Summary
Poignant, funny, and full of grace, Live is Life follows a group of boys as they navigate the painful transition to adulthood, enjoying one last trip together.
This review of the Netflix film Live is Life does not contain spoilers.
Remember those long Summer days of your adolescence? When the days seemed to roll on endlessly before you, each and every moment offered the possibility of adventure, new experiences, and the chance to discover the person you might yet become? If you can’t recall those days, a viewing of Live Is Life, now streaming on Netflix, could be just what you need.
Rodri is a restless schoolboy desperate to escape the shackles of the classroom and can’t wait to rush into the welcoming arms of Summer and the opportunity to catch up with his friends. Once reunited with his ‘Gang,’ they devise a plan to go on a hiking trip, camp out overnight, and pick the leaves of a local flower, rumored to have magic restorative powers, which they plan to give to one of the gang, Suso’s Father, who is in a coma following an accident.
During the course of the film, we learn about each of the boys and understand that all of them are troubled in their own way. One boy, Alvaro, is seriously ill with cancer and his twin brother Maza is desperately worried about him, a couple of the others may have less weighty things on their mind perhaps, but nevertheless have troubles. Rodri can’t work out how to tell his parents he failed his year at school, and Garriga has a crush on a girl at school and can’t work up the courage to talk to her.

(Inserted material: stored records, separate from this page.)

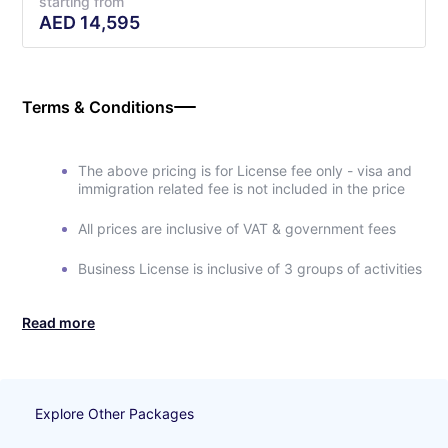
starting from
AED
14,595
Terms & Conditions
The above pricing is for License fee only - visa and
immigration related fee is not included in the price
All prices are inclusive of VAT & government fees
Business License is inclusive of 3 groups of activities
Read more
Explore Other Packages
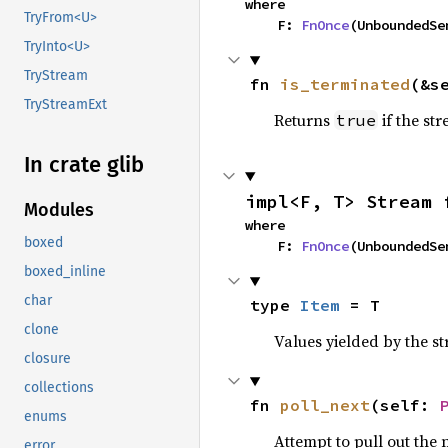
where

TryFrom<U>
    F: 
FnOnce
(UnboundedSe
TryInto<U>
TryStream
fn 
is_terminated
(&s
TryStreamExt
Returns
if the st
true
In crate glib
impl<F, T> Stream 
Modules
where

boxed
    F: 
FnOnce
(UnboundedSe
boxed_inline
char
type 
Item
 = T
clone
Values yielded by the s
closure
collections
fn 
poll_next
(self: 
enums
Attempt to pull out the n
error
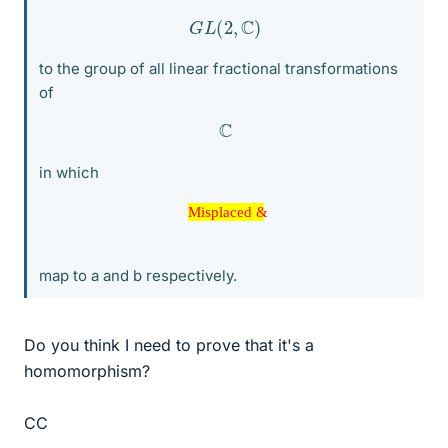
G
L
(
2
,
C
)
to the group of all linear fractional transformations
of
C
in which
Misplaced &
Misplaced &
map to a and b respectively.
Do you think I need to prove that it's a
homomorphism?
CC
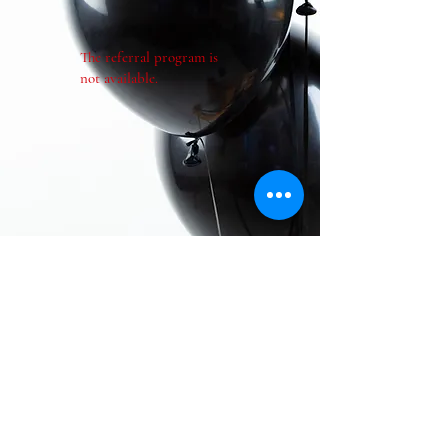
The referral program is
not available.
Contact Us!!
Follow us on social media...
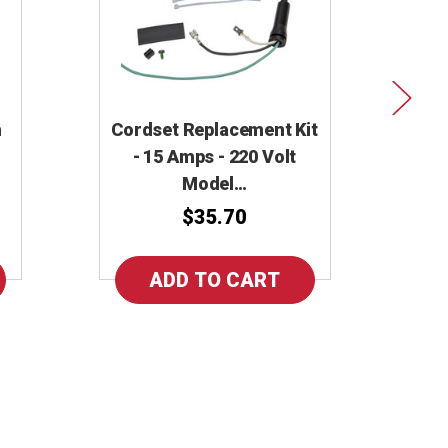
h
Cordset Replacement Kit
Cor
- 15 Amps - 220 Volt
Model…
$35.70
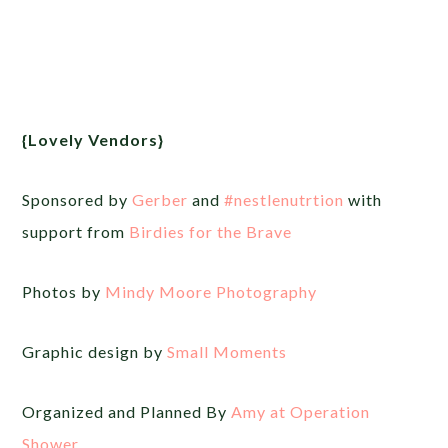
{Lovely Vendors}
Sponsored by
Gerber
and
‪#‎
nestlenutrtion‬
with
support from
Birdies for the Brave
Photos by
Mindy Moore Photography
Graphic design by
Small Moments
Organized and Planned By
Amy at Operation
Shower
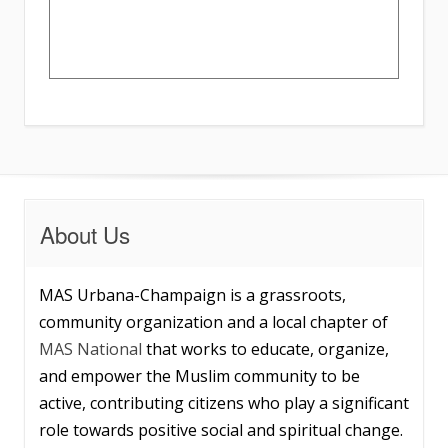
About Us
MAS Urbana-Champaign is a grassroots,
community organization and a local chapter of
MAS National
that works to educate, organize,
and empower the Muslim community to be
active, contributing citizens who play a significant
role towards positive social and spiritual change.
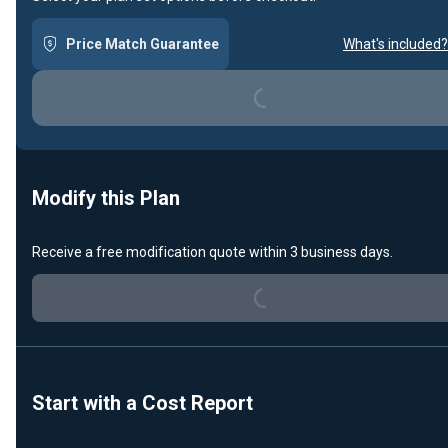
Price Match Guarantee
What's included?
Loading...
Modify this Plan
Receive a free modification quote within 3 business days.
Loading...
Start with a Cost Report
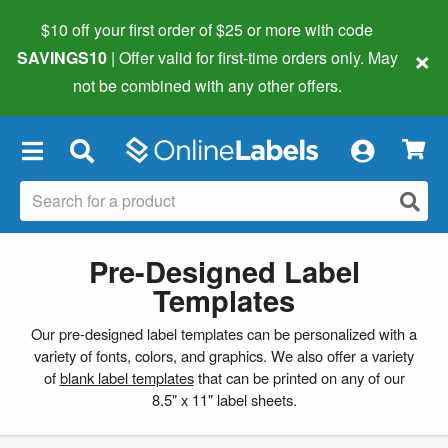
$10 off your first order of $25 or more
with code
×
SAVINGS10
| Offer valid for first-time orders only. May
not be combined with any other offers.
×
Pre-Designed Label
Templates
Our pre-designed label templates can be personalized with a
variety of fonts, colors, and graphics. We also offer a variety
of
blank label templates
that can be printed on any of our
8.5" x 11" label sheets.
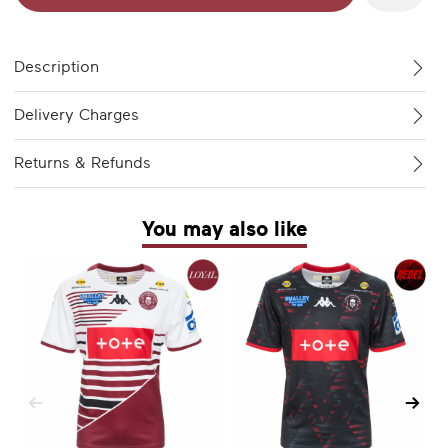
Description
Delivery Charges
Returns & Refunds
You may also like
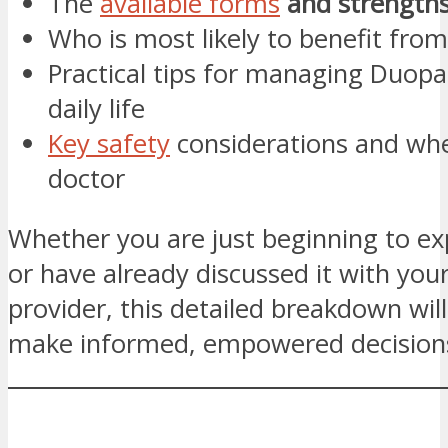
The
available forms
and strength
Who is most likely to benefit from
Practical tips for managing Duopa
daily life
Key safety
considerations and whe
doctor
Whether you are just beginning to e
or have already discussed it with you
provider, this detailed breakdown wil
make informed, empowered decision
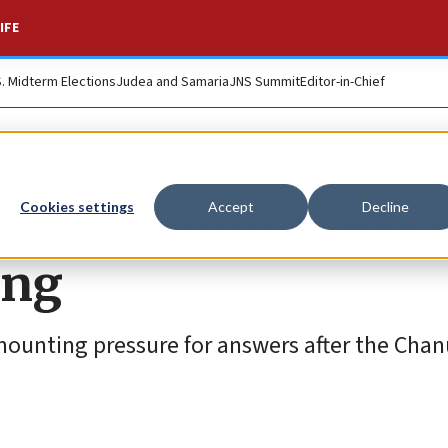
IFE
S. Midterm Elections
Judea and Samaria
JNS Summit
Editor-in-Chief
 royal commission i
Cookies settings
Accept
Decline
ing
ounting pressure for answers after the Cha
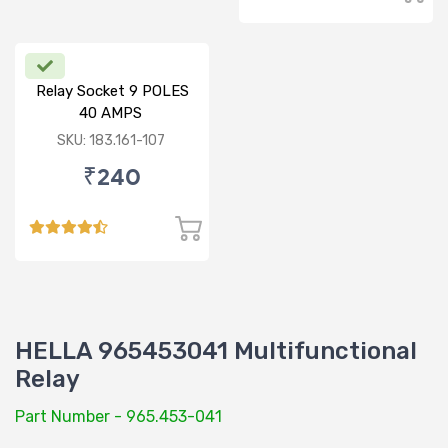
Relay Socket 9 POLES
40 AMPS
SKU: 183.161-107
₹240
HELLA 965453041 Multifunctional
Relay
Part Number - 965.453-041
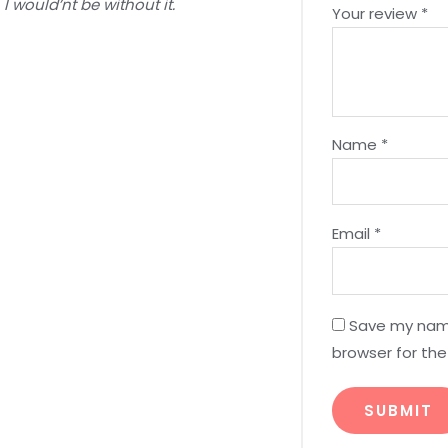
I would’nt be without it.
Your review
*
Name
*
Email
*
Save my name
browser for th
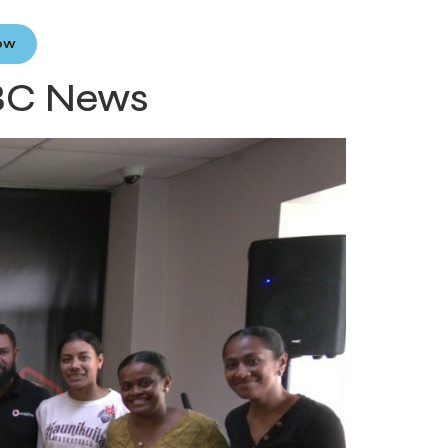
Now
FBC News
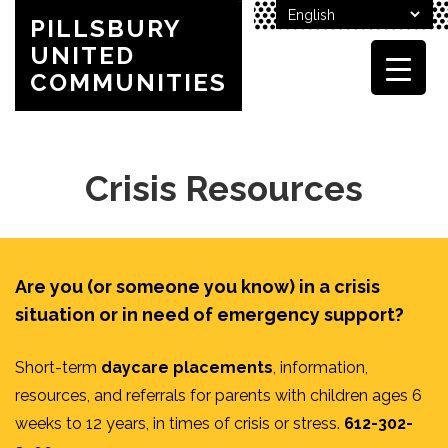
PILLSBURY
UNITED
COMMUNITIES
Crisis Resources
Are you (or someone you know) in a crisis
situation or in need of emergency support?
Short-term
daycare placements
, information,
resources, and referrals for parents with children ages 6
weeks to 12 years, in times of crisis or stress.
612-302-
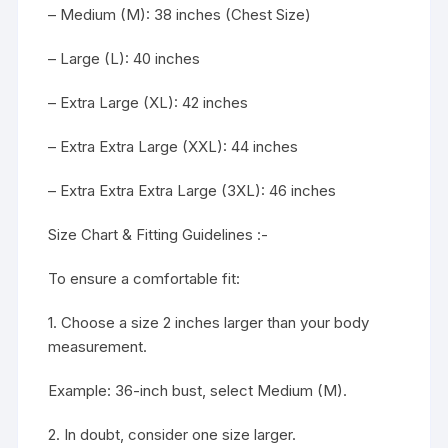
– Medium (M): 38 inches (Chest Size)
– Large (L): 40 inches
– Extra Large (XL): 42 inches
– Extra Extra Large (XXL): 44 inches
– Extra Extra Extra Large (3XL): 46 inches
Size Chart & Fitting Guidelines :-
To ensure a comfortable fit:
1. Choose a size 2 inches larger than your body
measurement.
Example: 36-inch bust, select Medium (M).
2. In doubt, consider one size larger.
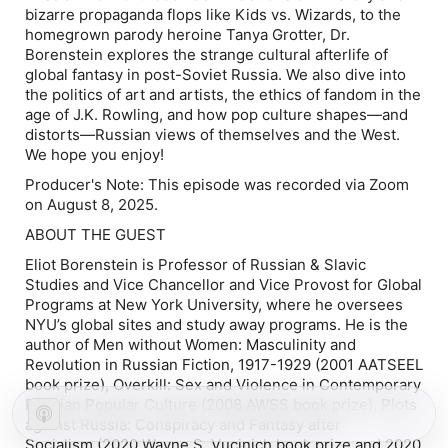
bizarre propaganda flops like
Kids vs. Wizards
, to the
homegrown parody heroine Tanya Grotter, Dr.
Borenstein explores the strange cultural afterlife of
global fantasy in post-Soviet Russia. We also dive into
the politics of art and artists, the ethics of fandom in the
age of J.K. Rowling, and how pop culture shapes—and
distorts—Russian views of themselves and the West.
We hope you enjoy!
Producer's Note: This episode was recorded via Zoom
on August 8, 2025.
ABOUT THE GUEST
Eliot Borenstein is Professor of Russian & Slavic
Studies and Vice Chancellor and Vice Provost for Global
Programs at New York University, where he oversees
NYU’s global sites and study away programs. He is the
author of
Men without Women: Masculinity and
Revolution in Russian Fiction, 1917-1929
(2001 AATSEEL
book prize)
, Overkill: Sex and Violence in Contemporary
Russian Popular Culture
(2008 AWSS book prize)
, Plots
against Russia: Conspiracy and Fantasy after
Socialism
(2020 Wayne S. Vucinich book prize and 2020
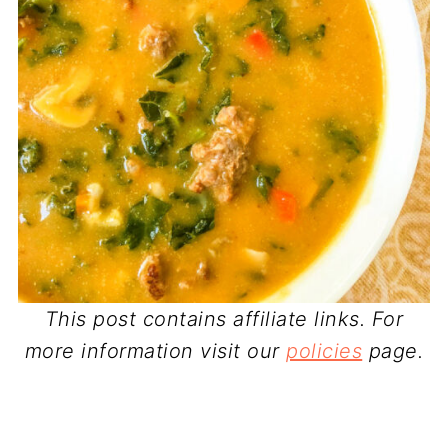
This post contains affiliate links. For
more information visit our
policies
page.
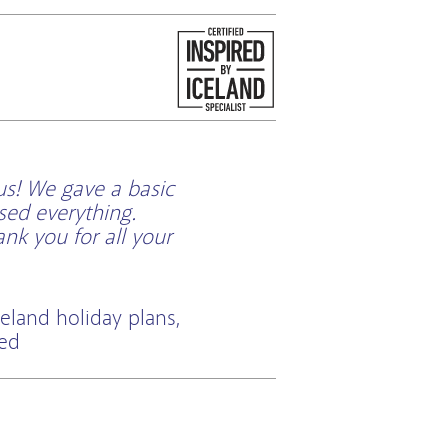
us! We gave a basic
sed everything.
k you for all your
eland holiday plans,
ted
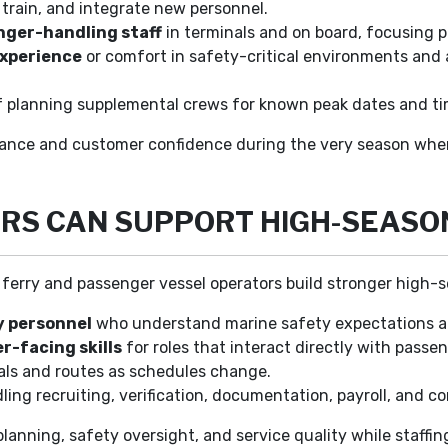
n, train, and integrate new personnel.
nger-handling staff
in terminals and on board, focusing pr
experience
or comfort in safety-critical environments and a
f planning supplemental crews for known peak dates and ti
mance and customer confidence during the very season when 
RS CAN SUPPORT HIGH-SEASO
p ferry and passenger vessel operators build stronger high-
y personnel
who understand marine safety expectations an
r-facing skills
for roles that interact directly with passe
als and routes as schedules change.
ing recruiting, verification, documentation, payroll, and c
planning, safety oversight, and service quality while staff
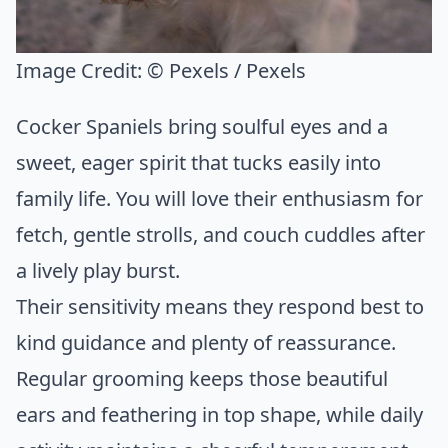
Image Credit:
© Pexels / Pexels
Cocker Spaniels bring soulful eyes and a
sweet, eager spirit that tucks easily into
family life. You will love their enthusiasm for
fetch, gentle strolls, and couch cuddles after
a lively play burst.
Their sensitivity means they respond best to
kind guidance and plenty of reassurance.
Regular grooming keeps those beautiful
ears and feathering in top shape, while daily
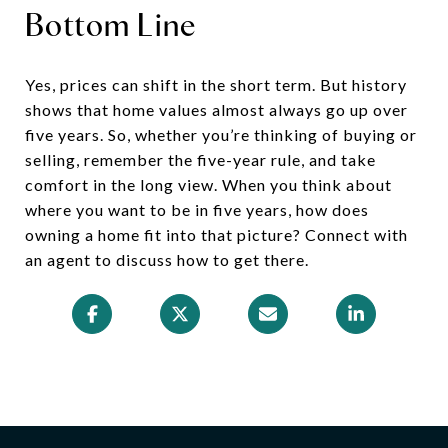
Bottom Line
Yes, prices can shift in the short term. But history
shows that home values almost always go up over
five years. So, whether you’re thinking of buying or
selling, remember the five-year rule, and take
comfort in the long view. When you think about
where you want to be in five years, how does
owning a home fit into that picture? Connect with
an agent to discuss how to get there.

Borrowing liberally from other coming-of-age dramas Live is Life has a lightness of touch that works as effectively for the ‘boys will be boys’ hijinks as it does its more serious themes, managing to walk the line carefully between flippant and mawkish, always sure of its footing and never too sentimental.
Each boy is given the opportunity to face their own problems head-on and do so with confidence knowing that they have friends that will have their back no matter what. At the end of their trip, each boy has been on a journey and been changed by it, and they know deep down that things will never quite be the same again. The final scenes seemed to suggest as though they were saying goodbye to childhood as much as each other.
Live is Life provokes thoughts of the delicate line between childhood and adulthood. Each of us has to, at some stage make that tricky transition from one stage to another and it is fraught with highs and lows. We don’t become adults when we hit a certain milestone, or when we reach a particular age, instead, it is when the world decides to impose itself on us and, ready or not, we are forced to face it on its terms. When that time comes, if you are lucky enough you will have friends like these boys.